1. FC Magdeburg – Kickers Offenbach, Hinspiel zum Aufstieg in die 3. Liga, 1-0 (1-0)

Wenn man ‚Relegation‘ definieren müsste, könnte man das Hinspiel zum Aufstieg in Liga 3 zwischen dem 1. FC Magdeburg und den Kickers aus Offenbach gut und gerne als Referenz heranziehen. Die Partie hatte alles, was das Fußball-Herz begehrt: Einen hochintensiven Schlagabtausch auf dem Rasen, eine Wahnsinns-Kulisse, eine unglaubliche Stimmung im Stadion und eben auch den einen oder anderen unsauberen Trick, mit dem beide Clubs versuchten, das bessere Ende für sich zu haben. Gelungen ist das im ersten Spiel der Relegation letztlich dem FCM, der mit 1-0 die Oberhand behielt und nun mit sehr guten Voraussetzungen in das Rückspiel am Bieberer Berg startet. 

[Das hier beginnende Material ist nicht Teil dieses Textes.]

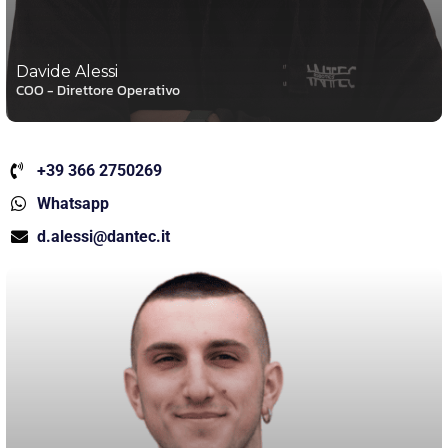
Davide Alessi
COO - Direttore Operativo
+39 366 2750269
Whatsapp
d.alessi@dantec.it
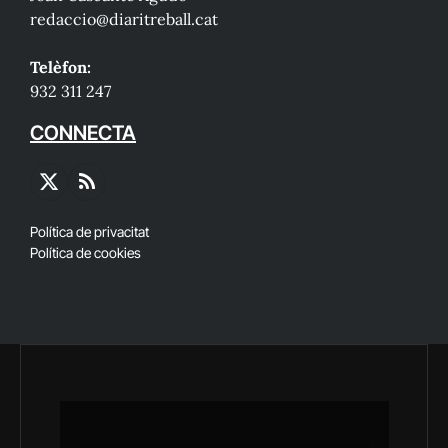
redaccio@diaritreball.cat
Telèfon:
932 311 247
CONNECTA
X
RSS
(Twitter)
Política de privacitat
Política de cookies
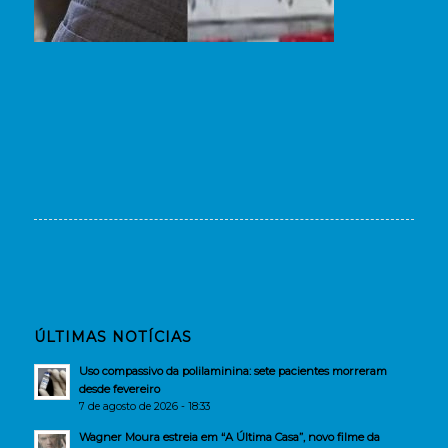
ÚLTIMAS NOTÍCIAS
Uso compassivo da polilaminina: sete pacientes morreram
desde fevereiro
7 de agosto de 2026 - 18:33
Wagner Moura estreia em “A Última Casa”, novo filme da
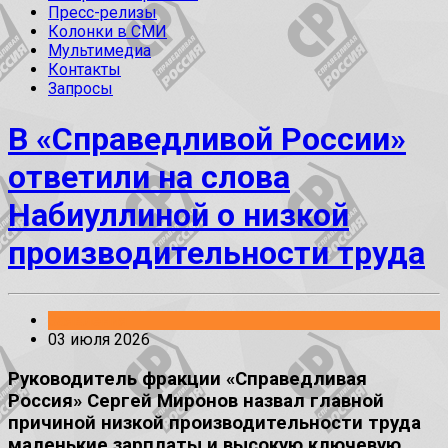
Пресс-релизы
Колонки в СМИ
Мультимедиа
Контакты
Запросы
В «Справедливой России»
ответили на слова
Набиуллиной о низкой
производительности труда
Заявления
03 июля 2026
Руководитель фракции «Справедливая
Россия» Сергей Миронов назвал главной
причиной низкой производительности труда
маленькие зарплаты и высокую ключевую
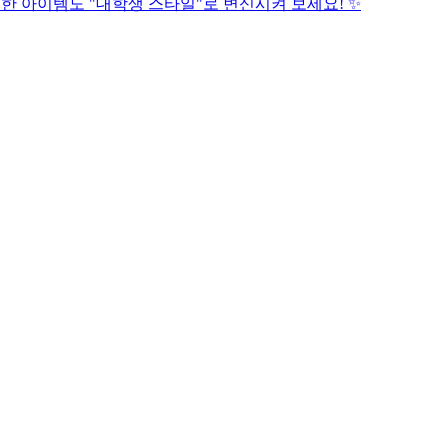
범한 아이템도 "대학생 스타일"로 변신시켜 보세요! ✨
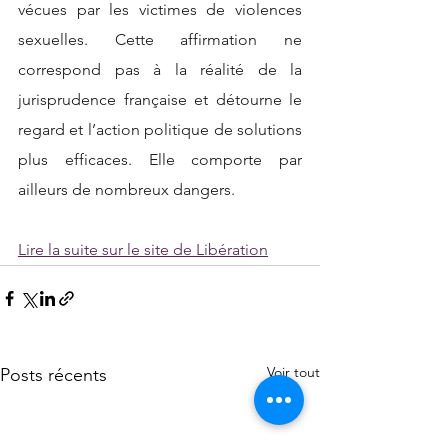
vécues par les victimes de violences 
sexuelles. Cette affirmation ne 
correspond pas à la réalité de la 
jurisprudence française et détourne le 
regard et l’action politique de solutions 
plus efficaces. Elle comporte par 
ailleurs de nombreux dangers.
Lire la suite sur le site de Libération
Voir tout
Posts récents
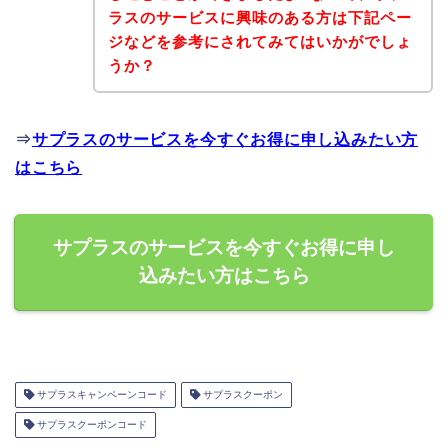
ラスのサービスに興味のある方は下記ペー
ジなどを参考にされてみてはいかがでしょ
うか？
⇒
サプラスのサービスを今すぐお得に申し込みたい方
はこちら
サプラスのサービスを今すぐお得に申し
込みたい方はこちら
サプラスキャンペーンコード
サプラスクーポン
サプラスクーポンコード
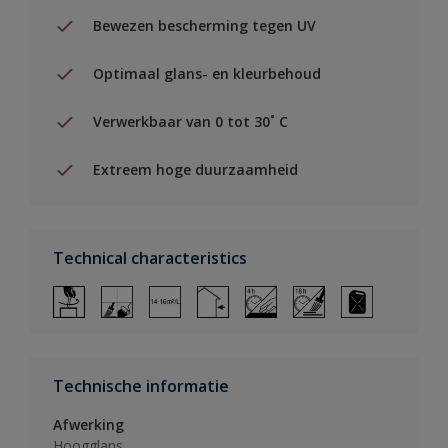
Bewezen bescherming tegen UV
Optimaal glans- en kleurbehoud
Verwerkbaar van 0 tot 30˚ C
Extreem hoge duurzaamheid
Technical characteristics
Technische informatie
Afwerking
Hoogglans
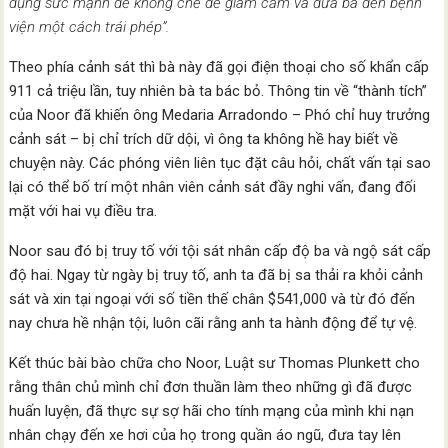
dụng sức mạnh để khống chế để giam cầm và đưa bà đến bệnh
viện một cách trái phép”.
Theo phía cảnh sát thì bà này đã gọi điện thoại cho số khẩn cấp
911 cả triệu lần, tuy nhiên bà ta bác bỏ. Thông tin về “thành tích”
của Noor đã khiến ông Medaria Arradondo – Phó chỉ huy trưởng
cảnh sát – bị chỉ trích dữ dội, vì ông ta không hề hay biết về
chuyện này. Các phóng viên liên tục đặt câu hỏi, chất vấn tại sao
lại có thể bố trí một nhân viên cảnh sát đầy nghi vấn, đang đối
mặt với hai vụ điều tra.
Noor sau đó bị truy tố với tội sát nhân cấp độ ba và ngộ sát cấp
độ hai. Ngay từ ngày bị truy tố, anh ta đã bị sa thải ra khỏi cảnh
sát và xin tại ngoại với số tiền thế chân $541,000 và từ đó đến
nay chưa hề nhận tội, luôn cãi rằng anh ta hành động để tự vệ.
Kết thúc bài bào chữa cho Noor, Luật sư Thomas Plunkett cho
rằng thân chủ mình chỉ đơn thuần làm theo những gì đã được
huấn luyện, đã thực sự sợ hãi cho tính mạng của mình khi nạn
nhân chạy đến xe hơi của họ trong quần áo ngũ, đưa tay lên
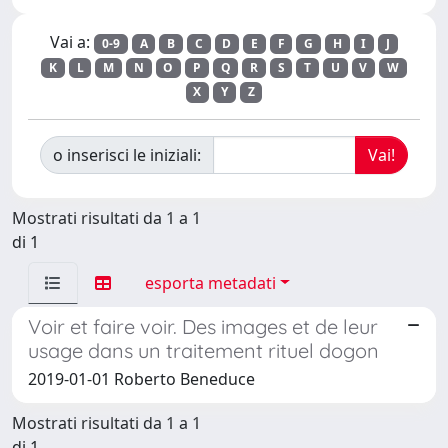
Vai a:
0-9
A
B
C
D
E
F
G
H
I
J
K
L
M
N
O
P
Q
R
S
T
U
V
W
X
Y
Z
o inserisci le iniziali:
Mostrati risultati da 1 a 1
di 1
esporta metadati
Voir et faire voir. Des images et de leur
usage dans un traitement rituel dogon
2019-01-01 Roberto Beneduce
Mostrati risultati da 1 a 1
di 1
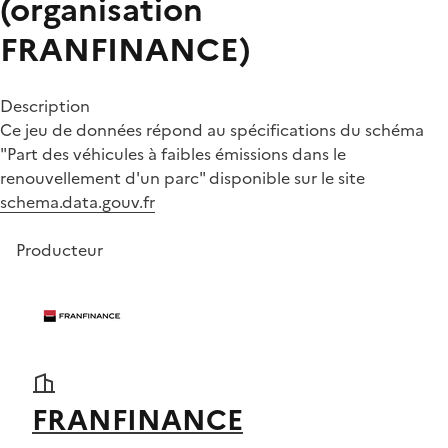
(organisation
FRANFINANCE)
Description
Ce jeu de données répond au spécifications du schéma
"Part des véhicules à faibles émissions dans le
renouvellement d'un parc" disponible sur le site
schema.data.gouv.fr
Producteur
FRANFINANCE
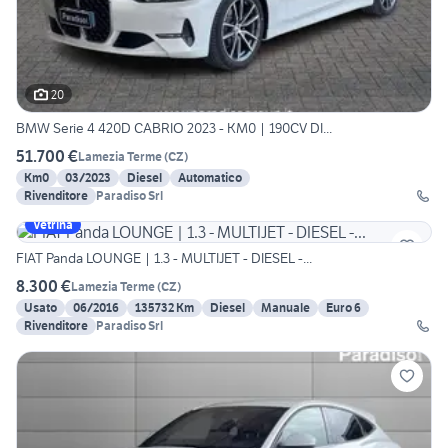
20
BMW Serie 4 420D CABRIO 2023 - KM0 | 190CV DI...
51.700 €
Lamezia Terme
(
CZ
)
Km0
03/2023
Diesel
Automatico
Rivenditore
Paradiso Srl
Vetrina
FIAT Panda LOUNGE | 1.3 - MULTIJET - DIESEL -...
8.300 €
Lamezia Terme
(
CZ
)
Usato
06/2016
135732 Km
Diesel
Manuale
Euro 6
Rivenditore
Paradiso Srl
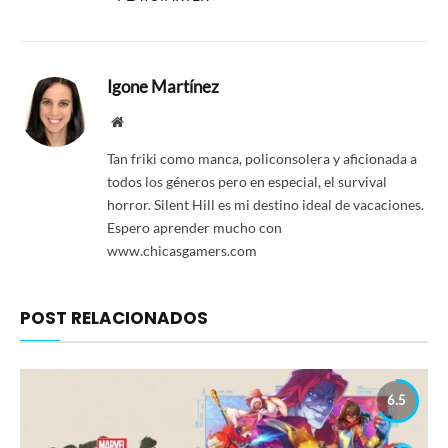
Igone Martínez
Website
Tan friki como manca, policonsolera y aficionada a
todos los géneros pero en especial, el survival
horror. Silent Hill es mi destino ideal de vacaciones.
Espero aprender mucho con
www.chicasgamers.com
POST RELACIONADOS
6.5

Ich gebe zu, es fällt nicht leicht, aufgrund eines recht weiten An- und Abreiseweges und daher mit nur 3 Stunden Schlaf in den Knochen über diese so wichtige Partie zu schreiben. Ich möchte aber wenigstens versuchen, einige Eindrücke wiederzugeben, solange sie noch frisch und nicht gleich wieder der Rückspielaufregung zum Opfer gefallen sind.

23.139 Zuschauer waren gekommen und bereiteten der ersten von zwei Partien zwischen dem Meister der Regionalliga Nordost und dem Staffelsieger im Südwesten einen würdigen Rahmen. Lustiger Fakt am Rande: In das Stadion der Gäste passen laut Wikipedia ziemlich genau 20.500… Trainer Jens Härtel überraschte zumindest mich so ein wenig dadurch, dass Christopher Handke für Silvio Bankert in der Startelf stand und auch Nicolas Hebisch von Beginn an mitmischen durfte. Und was soll man sagen? Beide Personalentscheidungen zahlten sich vollumfänglich aus. Während Hebisch in der 40. Minute das Tor des Tages erzielte und im weiteren Spielverlauf gleich zweimal die Möglichkeit hatte, den Deckel drauf zu machen, half Handke mit, hinten wenig bis gar nichts anbrennen und die Angriffsbemühungen der Kickers auf den letzten Metern weitgehend ins Leere laufen zu lassen.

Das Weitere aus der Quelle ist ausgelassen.